Absolutely, just based on population alone. Other, smaller cities are already hosting teams. It’s just a matter of getting it set up.
If you could pick any player to be on it, who would it be?
Brittney Griner, of course. She’s the biggest superstar. She would draw the most people in, and she’d be the best player. I think she’d be happier in Canada too.
Who are you cheering for today?
I’m just hoping for a fun, exciting game—that’s all anyone really wants. Especially in the pre-season, it doesn’t matter who wins or loses. If they go out and test their skills, everyone will have a good time.
Joyce Slipp, 73, retired coach and national player
Did you used to play basketball yourself?
I did. In 1976, the very first year the Olympics had a women’s basketball event, I was the captain of Canada’s team.
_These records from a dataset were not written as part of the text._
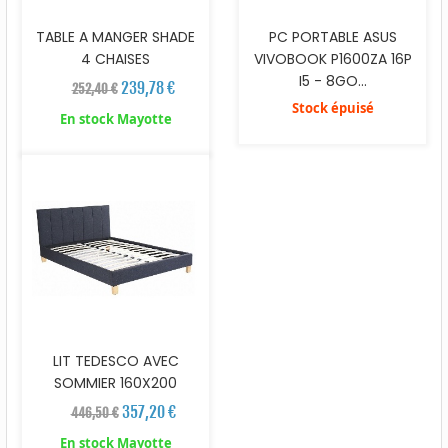
TABLE A MANGER SHADE
PC PORTABLE ASUS
4 CHAISES
VIVOBOOK P1600ZA 16P
I5 - 8GO...
239,78 €
252,40 €
Stock épuisé
En stock Mayotte
LIT TEDESCO AVEC
SOMMIER 160X200
357,20 €
446,50 €
En stock Mayotte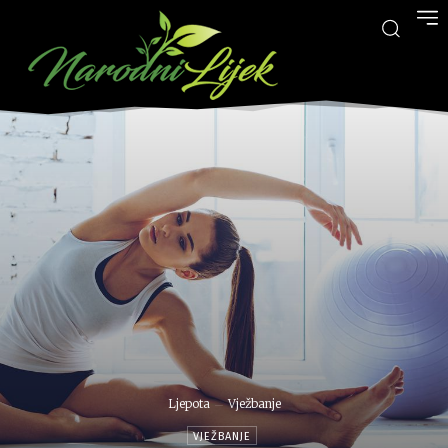
Ljepota
Vježbanje
VJEŽBANJE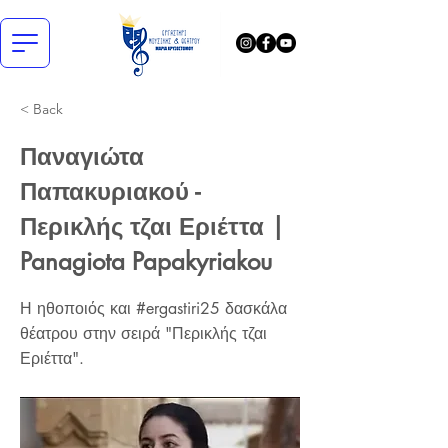
< Back
Παναγιώτα
Παπακυριακού -
Περικλής τζαι Εριέττα |
Panagiota Papakyriakou
Η ηθοποιός και #ergastiri25 δασκάλα
θέατρου στην σειρά "Περικλής τζαι
Εριέττα".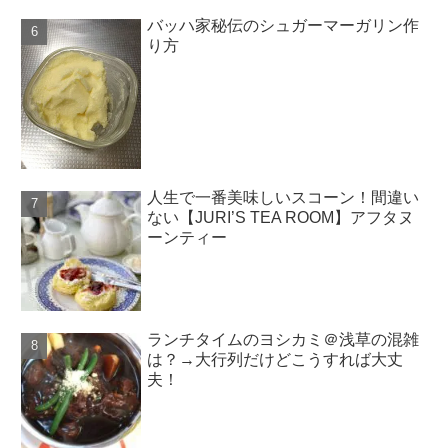
バッハ家秘伝のシュガーマーガリン作
り方
人生で一番美味しいスコーン！間違い
ない【JURI’S TEA ROOM】アフタヌ
ーンティー
ランチタイムのヨシカミ＠浅草の混雑
は？→大行列だけどこうすれば大丈
夫！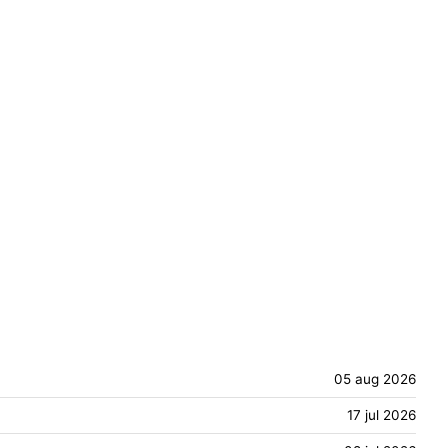
05 aug 2026
17 jul 2026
I’m retired now, but I also used to coach.
How much has the women’s basketball scene changed since you played?
There was never anything on TV back then—you’d never get to watch women’s basketball or any women’s sports for that matter. I’m a firm believer in having to see it to believe it. You’ve got to see women playing, officiating and commentating in order to dream of something like this. We had none of that, no female role models. We were the guinea pigs. So it’s nice to see how much it’s grown.
Why do you think so many people came to the game today?
They’ve been putting women’s basketball on radio and broadcast more, so more people are following it—the numbers are out of the park. They’ve also got a varsity league here in Toronto, the HoopQueens, and we have a league in the Maritimes, where I’m from. Its popularity in general is skyrocketing. I think, for that reason, a WNBA team here would really work.
Jessica Carrera, 29, student
Do you think Toronto should have a WNBA team?
Yes. Women athletes are getting more appreciation, and I love that so many fans these days support everyone. Women getting an opportunity that men have had for a long time is great. That’s why we’re all here.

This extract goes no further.